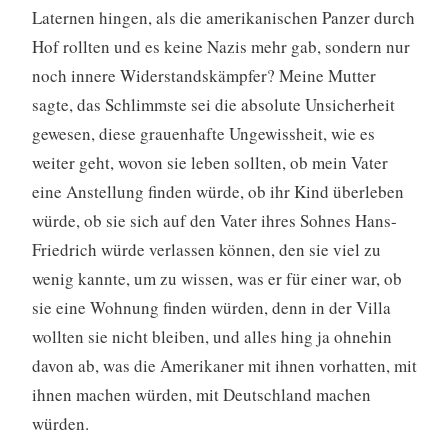
Laternen hingen, als die amerikanischen Panzer durch
Hof rollten und es keine Nazis mehr gab, sondern nur
noch innere Widerstandskämpfer? Meine Mutter
sagte, das Schlimmste sei die absolute Unsicherheit
gewesen, diese grauenhafte Ungewissheit, wie es
weiter geht, wovon sie leben sollten, ob mein Vater
eine Anstellung finden würde, ob ihr Kind überleben
würde, ob sie sich auf den Vater ihres Sohnes Hans-
Friedrich würde verlassen können, den sie viel zu
wenig kannte, um zu wissen, was er für einer war, ob
sie eine Wohnung finden würden, denn in der Villa
wollten sie nicht bleiben, und alles hing ja ohnehin
davon ab, was die Amerikaner mit ihnen vorhatten, mit
ihnen machen würden, mit Deutschland machen
würden.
□ □ □ □ □
▶ [Goal of the exercise]
Up to and including the final line of the data above, please copy every line exactly, starting from the one that contains "Hof rollten und".

▶ [Output of the task]
Hof rollten und es keine Nazis mehr gab, sondern nur
noch innere Widerstandskämpfer? Meine Mutter
sagte, das Schlimmste sei die absolute Unsicherheit
gewesen, diese grauenhafte Ungewissheit, wie es
weiter geht, wovon sie leben sollten, ob mein Vater
eine Anstellung finden würde, ob ihr Kind überleben
würde, ob sie sich auf den Vater ihres Sohnes Hans-
Friedrich würde verlassen können, den sie viel zu
wenig kannte, um zu wissen, was er für einer war, ob
sie eine Wohnung finden würden, denn in der Villa
wollten sie nicht bleiben, und alles hing ja ohnehin
davon ab, was die Amerikaner mit ihnen vorhatten, mit
ihnen machen würden, mit Deutschland machen
würden.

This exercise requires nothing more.